__PROBLEM REQUIREMENTS__.
Leaving out the pictures, output each record exactly as it stands.
============================================================
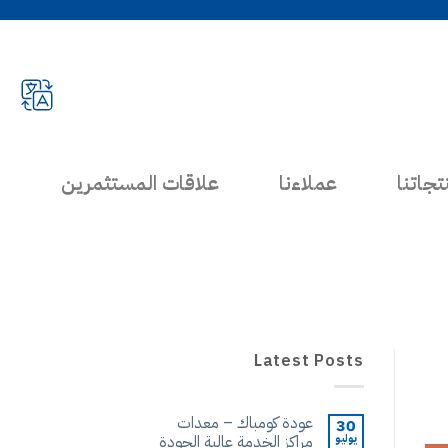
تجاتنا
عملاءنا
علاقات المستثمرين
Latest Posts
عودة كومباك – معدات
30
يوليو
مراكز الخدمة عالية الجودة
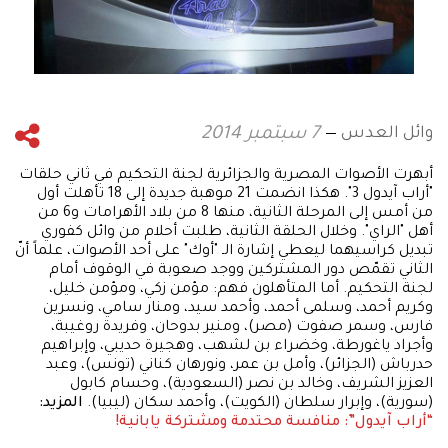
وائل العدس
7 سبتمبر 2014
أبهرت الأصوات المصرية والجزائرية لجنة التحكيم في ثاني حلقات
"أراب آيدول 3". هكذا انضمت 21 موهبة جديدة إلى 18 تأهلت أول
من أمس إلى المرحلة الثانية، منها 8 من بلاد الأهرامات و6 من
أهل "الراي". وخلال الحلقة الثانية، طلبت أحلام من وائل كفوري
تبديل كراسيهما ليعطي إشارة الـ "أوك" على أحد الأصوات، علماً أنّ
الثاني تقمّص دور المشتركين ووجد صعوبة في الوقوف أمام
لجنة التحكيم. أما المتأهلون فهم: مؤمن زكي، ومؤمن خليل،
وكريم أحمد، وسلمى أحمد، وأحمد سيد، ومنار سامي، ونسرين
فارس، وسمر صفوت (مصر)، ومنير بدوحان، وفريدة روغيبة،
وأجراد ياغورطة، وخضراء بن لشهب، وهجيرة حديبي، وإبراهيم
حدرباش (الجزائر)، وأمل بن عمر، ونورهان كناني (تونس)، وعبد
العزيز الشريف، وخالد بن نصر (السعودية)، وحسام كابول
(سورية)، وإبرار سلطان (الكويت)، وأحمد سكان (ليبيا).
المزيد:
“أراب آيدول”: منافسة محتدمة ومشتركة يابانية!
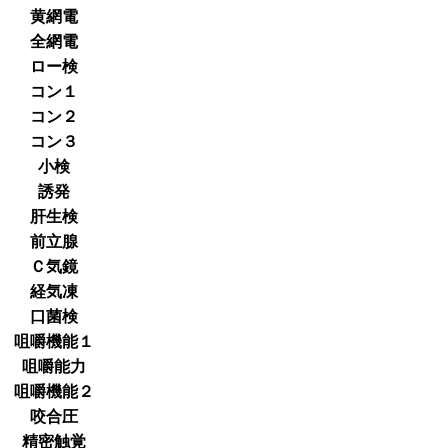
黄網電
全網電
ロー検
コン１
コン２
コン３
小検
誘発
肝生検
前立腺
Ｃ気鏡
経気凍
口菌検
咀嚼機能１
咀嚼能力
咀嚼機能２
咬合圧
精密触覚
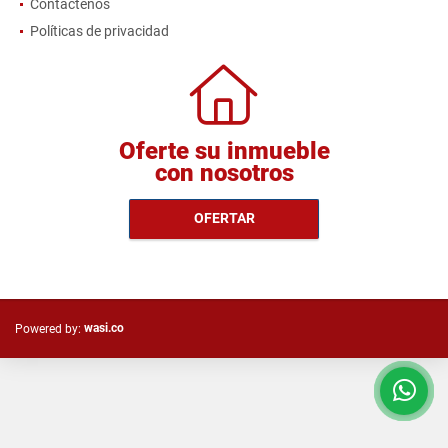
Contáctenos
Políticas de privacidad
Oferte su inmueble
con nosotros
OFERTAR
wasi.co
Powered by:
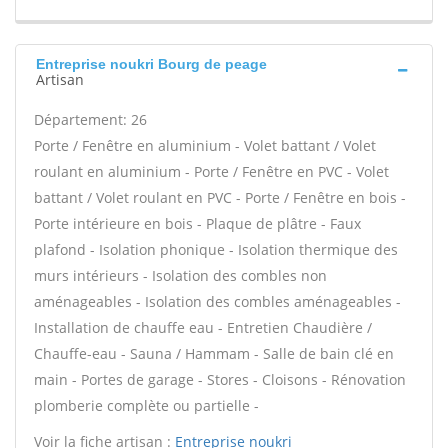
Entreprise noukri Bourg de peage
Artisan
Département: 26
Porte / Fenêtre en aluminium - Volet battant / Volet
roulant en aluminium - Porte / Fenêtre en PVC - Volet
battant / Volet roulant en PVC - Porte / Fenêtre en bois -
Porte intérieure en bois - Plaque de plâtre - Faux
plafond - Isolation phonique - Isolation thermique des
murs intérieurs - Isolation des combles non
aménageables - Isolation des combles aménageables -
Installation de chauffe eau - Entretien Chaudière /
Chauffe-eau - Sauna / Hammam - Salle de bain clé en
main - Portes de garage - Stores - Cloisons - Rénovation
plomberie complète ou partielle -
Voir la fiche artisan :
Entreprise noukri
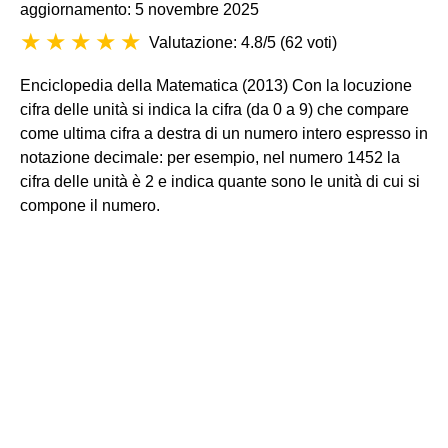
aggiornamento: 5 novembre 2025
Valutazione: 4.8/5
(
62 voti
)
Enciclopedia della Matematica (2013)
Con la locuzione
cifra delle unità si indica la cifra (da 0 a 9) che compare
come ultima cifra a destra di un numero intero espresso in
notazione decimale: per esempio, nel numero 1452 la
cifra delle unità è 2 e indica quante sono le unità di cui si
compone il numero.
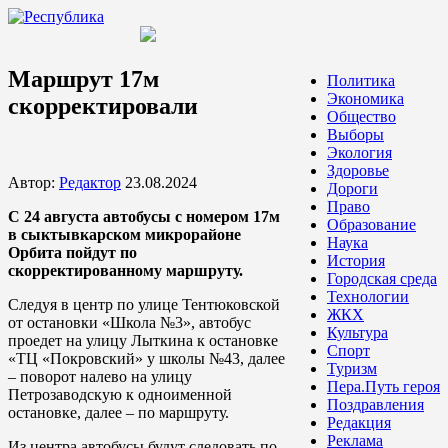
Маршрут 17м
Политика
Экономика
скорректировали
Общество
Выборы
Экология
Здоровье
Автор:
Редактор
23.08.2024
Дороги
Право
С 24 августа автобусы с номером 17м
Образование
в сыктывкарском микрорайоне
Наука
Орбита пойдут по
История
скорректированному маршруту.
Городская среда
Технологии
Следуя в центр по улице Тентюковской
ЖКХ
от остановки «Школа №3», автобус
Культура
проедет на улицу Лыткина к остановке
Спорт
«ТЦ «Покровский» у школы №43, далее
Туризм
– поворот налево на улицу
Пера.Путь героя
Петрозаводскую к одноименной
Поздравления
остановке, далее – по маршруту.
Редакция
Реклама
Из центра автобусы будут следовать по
============================================================
__SOLUTION__.
تجاتنا
عملاءنا
علاقات المستثمرين
Latest Posts
عودة كومباك – معدات
30
يوليو
مراكز الخدمة عالية الجودة
وائل العدس
7 سبتمبر 2014
أبهرت الأصوات المصرية والجزائرية لجنة التحكيم في ثاني حلقات
"أراب آيدول 3". هكذا انضمت 21 موهبة جديدة إلى 18 تأهلت أول
من أمس إلى المرحلة الثانية، منها 8 من بلاد الأهرامات و6 من
أهل "الراي". وخلال الحلقة الثانية، طلبت أحلام من وائل كفوري
تبديل كراسيهما ليعطي إشارة الـ "أوك" على أحد الأصوات، علماً أنّ
الثاني تقمّص دور المشتركين ووجد صعوبة في الوقوف أمام
لجنة التحكيم. أما المتأهلون فهم: مؤمن زكي، ومؤمن خليل،
وكريم أحمد، وسلمى أحمد، وأحمد سيد، ومنار سامي، ونسرين
فارس، وسمر صفوت (مصر)، ومنير بدوحان، وفريدة روغيبة،
وأجراد ياغورطة، وخضراء بن لشهب، وهجيرة حديبي، وإبراهيم
حدرباش (الجزائر)، وأمل بن عمر، ونورهان كناني (تونس)، وعبد
العزيز الشريف، وخالد بن نصر (السعودية)، وحسام كابول
(سورية)، وإبرار سلطان (الكويت)، وأحمد سكان (ليبيا).
المزيد:
“أراب آيدول”: منافسة محتدمة ومشتركة يابانية!
黄網電
全網電
ロー検
コン１
コン２
コン３
小検
誘発
肝生検
前立腺
Ｃ気鏡
経気凍
口菌検
咀嚼機能１
咀嚼能力
咀嚼機能２
咬合圧
精密触覚
Contáctenos
Políticas de privacidad
Oferte su inmueble
con nosotros
OFERTAR
wasi.co
Powered by:
Entreprise noukri Bourg de peage
Artisan
Département: 26
Porte / Fenêtre en aluminium - Volet battant / Volet
roulant en aluminium - Porte / Fenêtre en PVC - Volet
battant / Volet roulant en PVC - Porte / Fenêtre en bois -
Porte intérieure en bois - Plaque de plâtre - Faux
plafond - Isolation phonique - Isolation thermique des
murs intérieurs - Isolation des combles non
aménageables - Isolation des combles aménageables -
Installation de chauffe eau - Entretien Chaudière /
Chauffe-eau - Sauna / Hammam - Salle de bain clé en
main - Portes de garage - Stores - Cloisons - Rénovation
plomberie complète ou partielle -
Voir la fiche artisan :
Entreprise noukri
aggiornamento: 5 novembre 2025
Valutazione: 4.8/5
(
62 voti
)
Enciclopedia della Matematica (2013)
Con la locuzione
cifra delle unità si indica la cifra (da 0 a 9) che compare
come ultima cifra a destra di un numero intero espresso in
notazione decimale: per esempio, nel numero 1452 la
cifra delle unità è 2 e indica quante sono le unità di cui si
compone il numero.
Маршрут 17м
Политика
Экономика
скорректировали
Общество
Выборы
Экология
Здоровье
Автор:
Редактор
23.08.2024
Дороги
Право
С 24 августа автобусы с номером 17м
Образование
в сыктывкарском микрорайоне
Наука
Орбита пойдут по
История
скорректированному маршруту.
Городская среда
Технологии
Следуя в центр по улице Тентюковской
ЖКХ
от остановки «Школа №3», автобус
Культура
проедет на улицу Лыткина к остановке
Спорт
«ТЦ «Покровский» у школы №43, далее
Туризм
– поворот налево на улицу
Пера.Путь героя
Петрозаводскую к одноименной
Поздравления
остановке, далее – по маршруту.
Редакция
Реклама
Из центра автобусы будут следовать по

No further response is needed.